Dataset entries
----
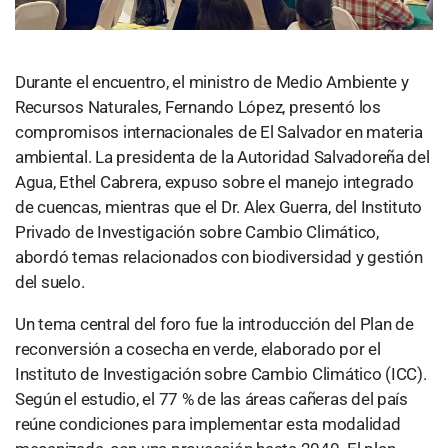
Durante el encuentro, el ministro de Medio Ambiente y
Recursos Naturales, Fernando López, presentó los
compromisos internacionales de El Salvador en materia
ambiental. La presidenta de la Autoridad Salvadoreña del
Agua, Ethel Cabrera, expuso sobre el manejo integrado
de cuencas, mientras que el Dr. Alex Guerra, del Instituto
Privado de Investigación sobre Cambio Climático,
abordó temas relacionados con biodiversidad y gestión
del suelo.
Un tema central del foro fue la introducción del Plan de
reconversión a cosecha en verde, elaborado por el
Instituto de Investigación sobre Cambio Climático (ICC).
Según el estudio, el 77 % de las áreas cañeras del país
reúne condiciones para implementar esta modalidad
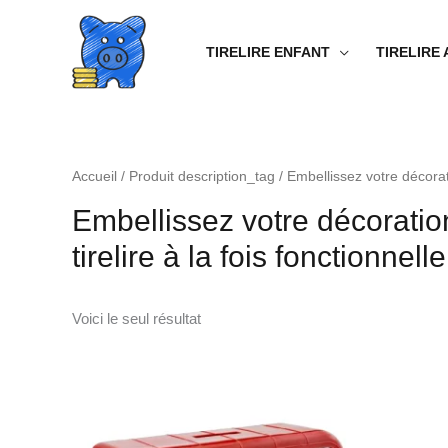
Aller
au
TIRELIRE ENFANT
TIRELIRE
contenu
Accueil
/ Produit description_tag / Embellissez votre décorat
Embellissez votre décoration
tirelire à la fois fonctionne
Voici le seul résultat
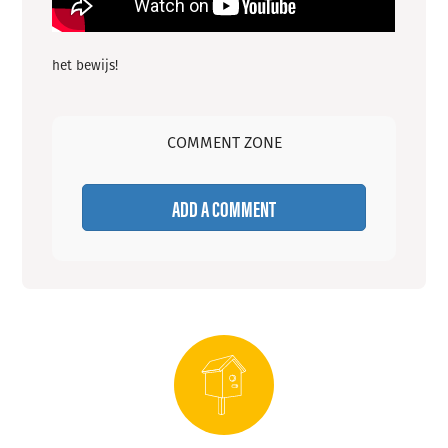
het bewijs!
COMMENT ZONE
ADD A COMMENT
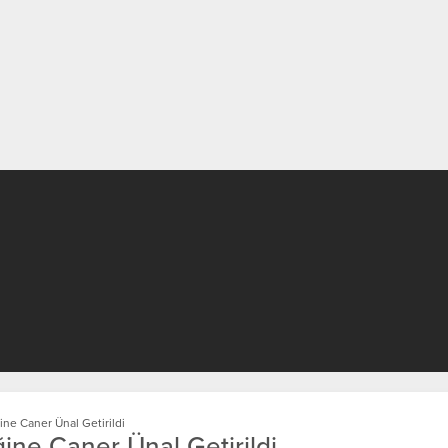
ne Caner Ünal Getirildi
ine Caner Ünal Getirildi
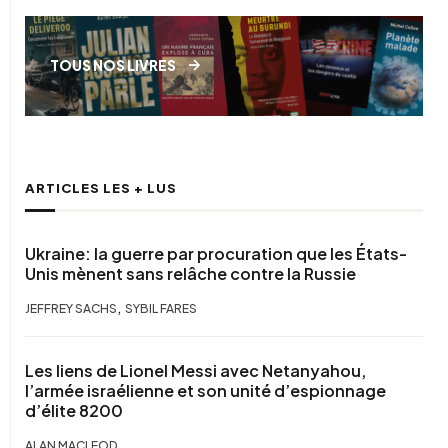
TOUS NOS LIVRES
ARTICLES LES + LUS
Ukraine: la guerre par procuration que les États-
Unis mènent sans relâche contre la Russie
,
JEFFREY SACHS
SYBIL FARES
Les liens de Lionel Messi avec Netanyahou,
l’armée israélienne et son unité d’espionnage
d’élite 8200
ALAN MACLEOD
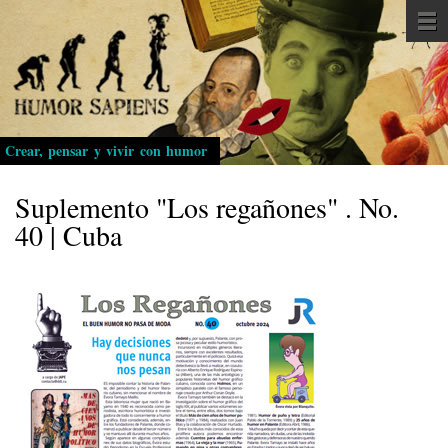
Pasar
al
contenido
principal
Crear, pensar y vivir con humor
Suplemento "Los regañones" . No.
40 | Cuba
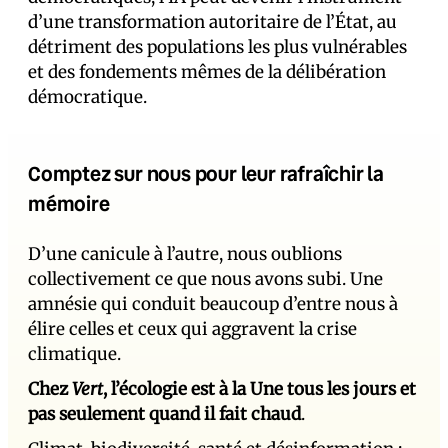
d’une transformation autoritaire de l’État, au
détriment des populations les plus vulnérables
et des fondements mêmes de la délibération
démocratique.
Comptez sur nous pour leur rafraîchir la
mémoire
D’une canicule à l’autre, nous oublions
collectivement ce que nous avons subi. Une
amnésie qui conduit beaucoup d’entre nous à
élire celles et ceux qui aggravent la crise
climatique.
Chez
Vert
, l’écologie est à la Une tous les jours et
pas seulement quand il fait chaud
.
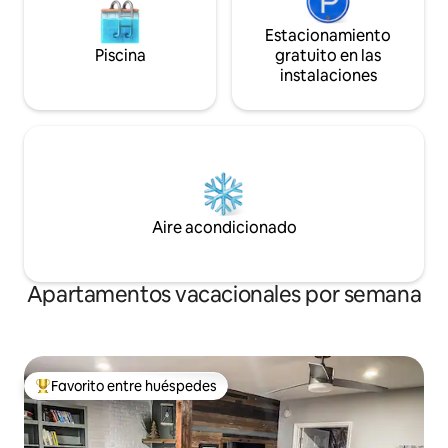
Estacionamiento
Piscina
gratuito en las
instalaciones
Aire acondicionado
Apartamentos vacacionales por semana
Favorito entre huéspedes
Favorito entre huéspedes preferido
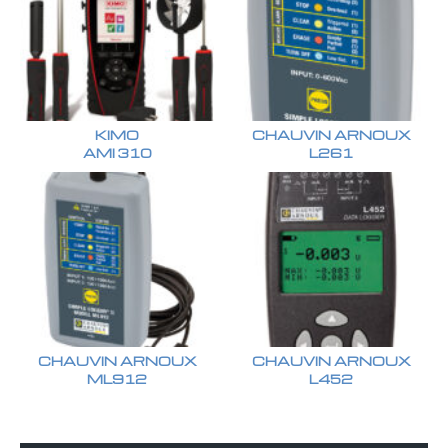
KIMO
CHAUVIN ARNOUX
AMI 310
L261
CHAUVIN ARNOUX
CHAUVIN ARNOUX
ML912
L452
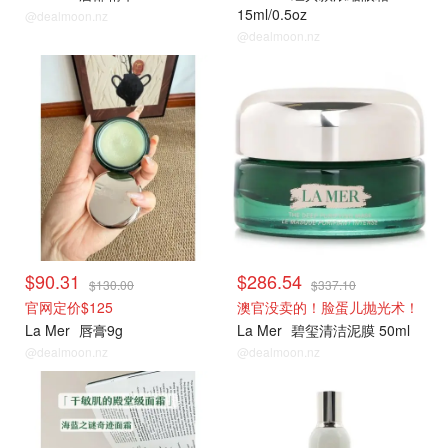
15ml/0.5oz
@dealmoon.nz
@dealmoon.nz
La Mer
La Mer
$90.31
$286.54
$130.00
$337.10
官网定价$125
澳官没卖的！脸蛋儿抛光术！
La Mer
唇膏9g
La Mer
碧玺清洁泥膜 50ml
@dealmoon.nz
@dealmoon.nz
La Mer
La Mer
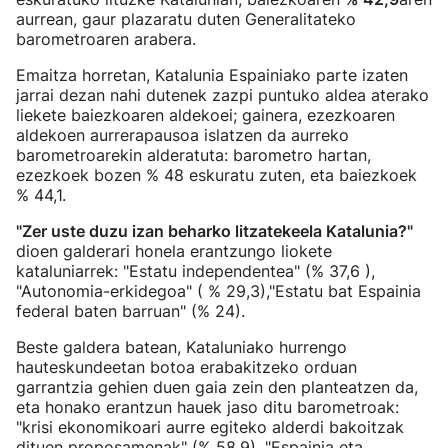
aurrean, gaur plazaratu duten Generalitateko
barometroaren arabera.
Emaitza horretan, Katalunia Espainiako parte izaten
jarrai dezan nahi dutenek zazpi puntuko aldea aterako
liekete baiezkoaren aldekoei; gainera, ezezkoaren
aldekoen aurrerapausoa islatzen da aurreko
barometroarekin alderatuta: barometro hartan,
ezezkoek bozen % 48 eskuratu zuten, eta baiezkoek
% 44,1.
"Zer uste duzu izan beharko litzatekeela Katalunia?"
dioen galderari honela erantzungo liokete
kataluniarrek: "Estatu independentea" (% 37,6 ),
"Autonomia-erkidegoa" ( % 29,3),"Estatu bat Espainia
federal baten barruan" (% 24).
Beste galdera batean, Kataluniako hurrengo
hauteskundeetan botoa erabakitzeko orduan
garrantzia gehien duen gaia zein den planteatzen da,
eta honako erantzun hauek jaso ditu barometroak:
"krisi ekonomikoari aurre egiteko alderdi bakoitzak
dituen proposamenak" (% 58,9), "Espainia eta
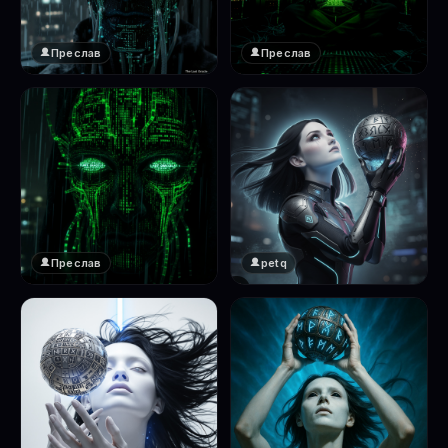
Преслав
Преслав
❤️
❤️
1
1
Преслав
petq
❤️
❤️
1
2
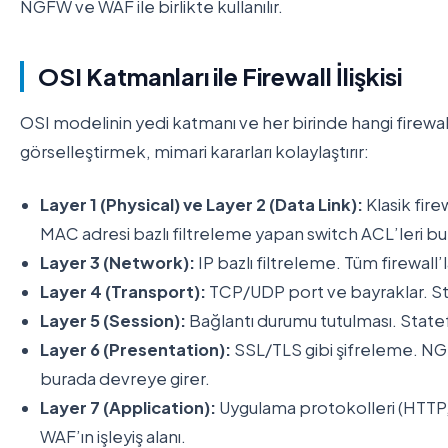
NGFW ve WAF ile birlikte kullanılır.
OSI Katmanları ile Firewall İlişkisi
OSI modelinin yedi katmanı ve her birinde hangi firewall’u
görselleştirmek, mimari kararları kolaylaştırır:
Layer 1 (Physical) ve Layer 2 (Data Link):
Klasik fire
MAC adresi bazlı filtreleme yapan switch ACL’leri bur
Layer 3 (Network):
IP bazlı filtreleme. Tüm firewal
Layer 4 (Transport):
TCP/UDP port ve bayraklar. Stat
Layer 5 (Session):
Bağlantı durumu tutulması. Statefu
Layer 6 (Presentation):
SSL/TLS gibi şifreleme. NGF
burada devreye girer.
Layer 7 (Application):
Uygulama protokolleri (HTTP
WAF’ın işleyiş alanı.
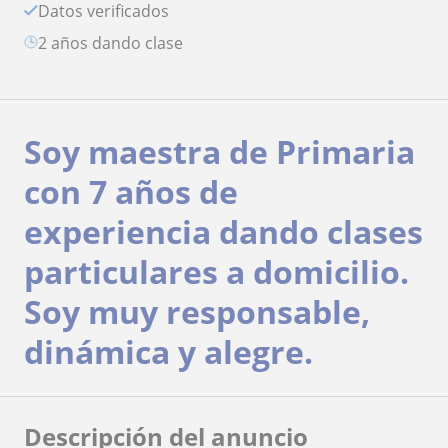
Datos verificados
2 años dando clase
Soy maestra de Primaria
con 7 años de
experiencia dando clases
particulares a domicilio.
Soy muy responsable,
dinámica y alegre.
Descripción del anuncio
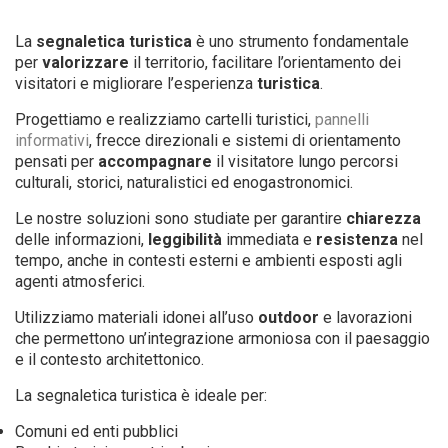
La
segnaletica turistica
è uno strumento fondamentale
per
valorizzare
il territorio, facilitare l’orientamento dei
visitatori e migliorare l’esperienza
turistica
.
Progettiamo e realizziamo cartelli turistici,
pannelli
informativi
, frecce direzionali e sistemi di orientamento
pensati per
accompagnare
il visitatore lungo percorsi
culturali, storici, naturalistici ed enogastronomici.
Le nostre soluzioni sono studiate per garantire
chiarezza
delle informazioni,
leggibilità
immediata e
resistenza
nel
tempo, anche in contesti esterni e ambienti esposti agli
agenti atmosferici.
Utilizziamo materiali idonei all’uso
outdoor
e lavorazioni
che permettono un’integrazione armoniosa con il paesaggio
e il contesto architettonico.
La segnaletica turistica è ideale per:
Comuni ed enti pubblici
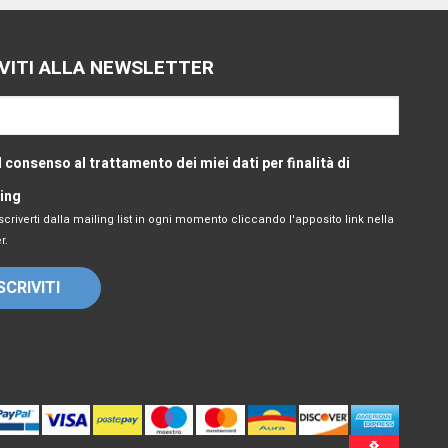
IVITI ALLA NEWSLETTER
l consenso al trattamento dei miei dati per finalità di
ing
scriverti dalla mailing list in ogni momento cliccando l'apposito link nella
r.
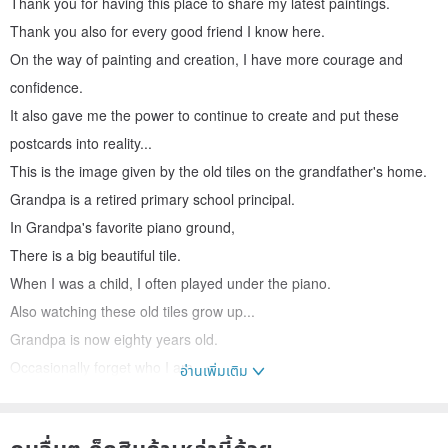
Thank you for having this place to share my latest paintings.
Thank you also for every good friend I know here.
On the way of painting and creation, I have more courage and
confidence.
It also gave me the power to continue to create and put these
postcards into reality...
This is the image given by the old tiles on the grandfather's home.
Grandpa is a retired primary school principal.
In Grandpa's favorite piano ground,
There is a big beautiful tile.
When I was a child, I often played under the piano.
Also watching these old tiles grow up...
Grandpa is now eighty years old.
Occasionally forget who I am...~
อ่านเพิ่มเติม
Old tiles, like grandpa...
Although I forget who I am, I can still play several songs on the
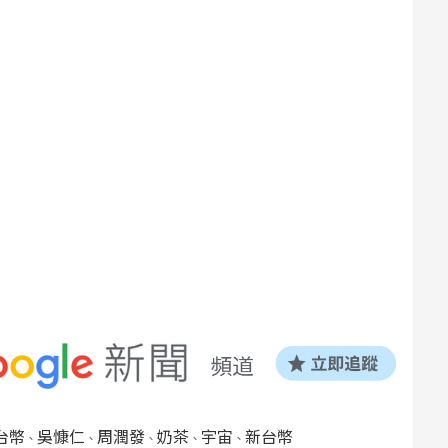
台幣
吳慷仁
周潤發
奶茶
宇宙
新台幣
、
、
、
、
、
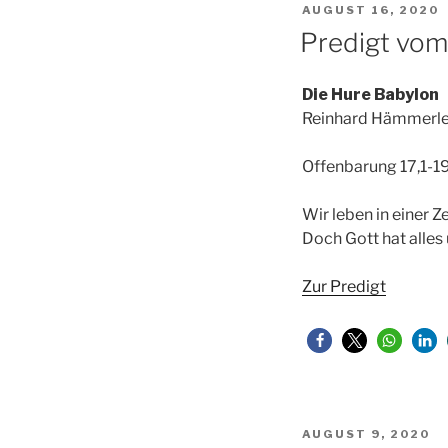
VERÖFFENTLICHT
AUGUST 16, 2020
AM
Predigt vom
Die Hure Babylon
Reinhard Hämmerl
Offenbarung 17,1-1
Wir leben in einer Z
Doch Gott hat alles
Zur Predigt
VERÖFFENTLICHT
AUGUST 9, 2020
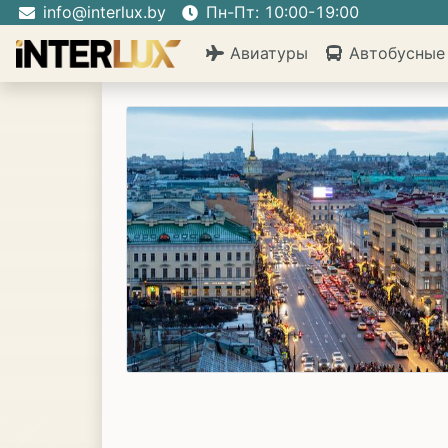
info@interlux.by
Пн-Пт: 10:00-19:00
Авиатуры
Автобусные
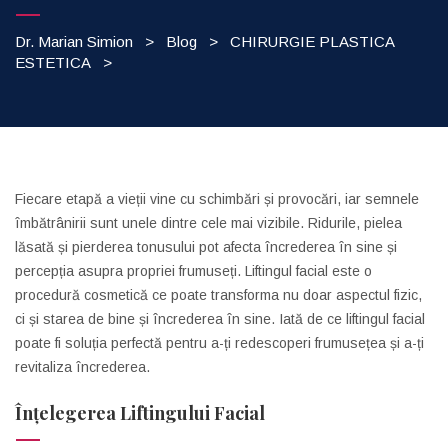
Dr. Marian Simion
>
Blog
>
CHIRURGIE PLASTICA
ESTETICA
>
Fiecare etapă a vieții vine cu schimbări și provocări, iar semnele
îmbătrânirii sunt unele dintre cele mai vizibile. Ridurile, pielea
lăsată și pierderea tonusului pot afecta încrederea în sine și
percepția asupra propriei frumuseți. Liftingul facial este o
procedură cosmetică ce poate transforma nu doar aspectul fizic,
ci și starea de bine și încrederea în sine. Iată de ce liftingul facial
poate fi soluția perfectă pentru a-ți redescoperi frumusețea și a-ți
revitaliza încrederea.
Înțelegerea Liftingului Facial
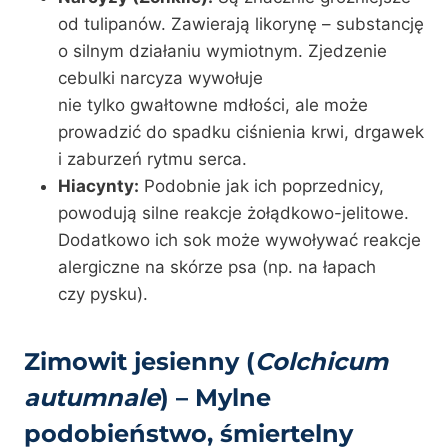
od tulipanów. Zawierają likorynę – substancję
o silnym działaniu wymiotnym. Zjedzenie
cebulki narcyza wywołuje
nie tylko gwałtowne mdłości, ale może
prowadzić do spadku ciśnienia krwi, drgawek
i zaburzeń rytmu serca.
Hiacynty:
Podobnie jak ich poprzednicy,
powodują silne reakcje żołądkowo-jelitowe.
Dodatkowo ich sok może wywoływać reakcje
alergiczne na skórze psa (np. na łapach
czy pysku).
Zimowit jesienny (
Colchicum
autumnale
) – Mylne
podobieństwo, śmiertelny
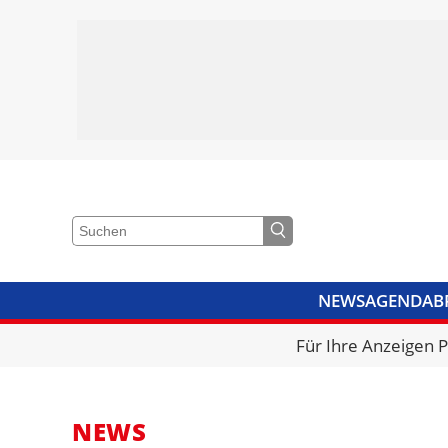
NEWS
AGENDA
B
VIDEOS
BIBLIOTHEK
KRA
Für Ihre Anzeigen 
NEWS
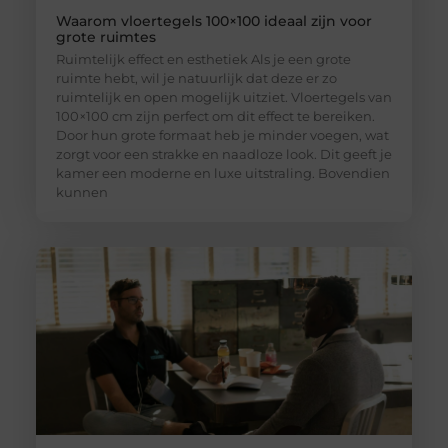
Waarom vloertegels 100×100 ideaal zijn voor
grote ruimtes
Ruimtelijk effect en esthetiek Als je een grote
ruimte hebt, wil je natuurlijk dat deze er zo
ruimtelijk en open mogelijk uitziet. Vloertegels van
100×100 cm zijn perfect om dit effect te bereiken.
Door hun grote formaat heb je minder voegen, wat
zorgt voor een strakke en naadloze look. Dit geeft je
kamer een moderne en luxe uitstraling. Bovendien
kunnen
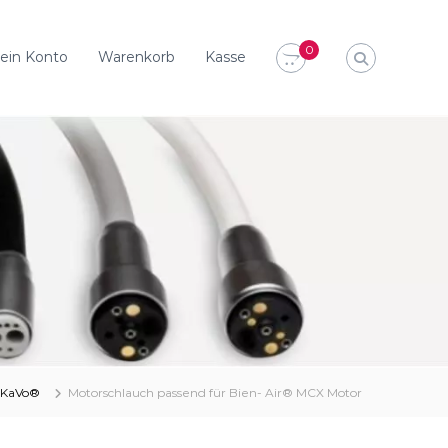
0
ein Konto
Warenkorb
Kasse
KaVo®
Motorschlauch passend für Bien- Air® MCX Motor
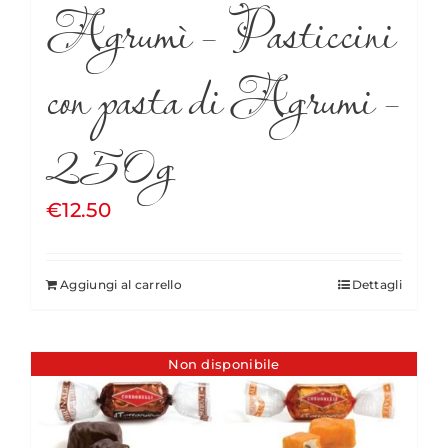
Agrumì – Pasticcini
con pasta di Agrumi –
250g
€
12.50
Aggiungi al carrello
Dettagli
Non disponibile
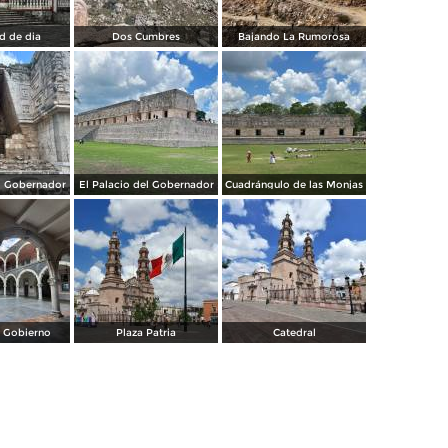
d de dia
Dos Cumbres
Bajando La Rumorosa
el Gobernador
El Palacio del Gobernador
Cuadrángulo de las Monjas
e Gobierno
Plaza Patria
Catedral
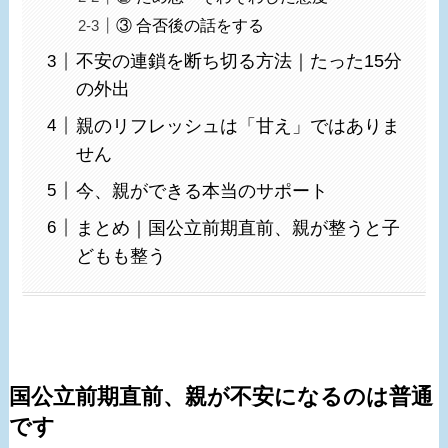
③ 合否後の話をする
不安の連鎖を断ち切る方法｜たった15分
の外出
親のリフレッシュは「甘え」ではありま
せん
今、親ができる本当のサポート
まとめ｜国公立前期直前、親が整うと子
どもも整う
国公立前期直前、親が不安になるのは普通
です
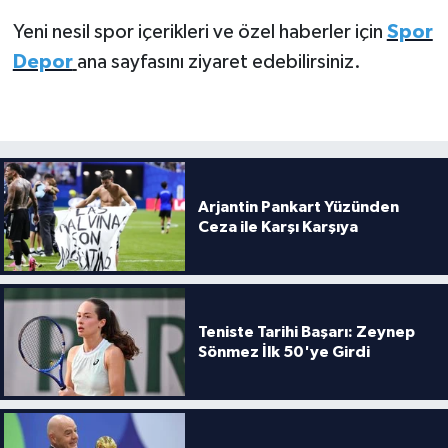
Yeni nesil spor içerikleri ve özel haberler için
Spor
Depor
ana sayfasını ziyaret edebilirsiniz.
Arjantin Pankart Yüzünden
Ceza ile Karşı Karşıya
Teniste Tarihi Başarı: Zeynep
Sönmez İlk 50'ye Girdi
----
### Exercise description
Print, without alteration, only the lines above between the one holding "Fiecare etapă a" and the one holding "ci și starea", inclusive.

### Answer for this exercise
Fiecare etapă a vieții vine cu schimbări și provocări, iar semnele
îmbătrânirii sunt unele dintre cele mai vizibile. Ridurile, pielea
lăsată și pierderea tonusului pot afecta încrederea în sine și
percepția asupra propriei frumuseți. Liftingul facial este o
procedură cosmetică ce poate transforma nu doar aspectul fizic,
ci și starea de bine și încrederea în sine. Iată de ce liftingul facial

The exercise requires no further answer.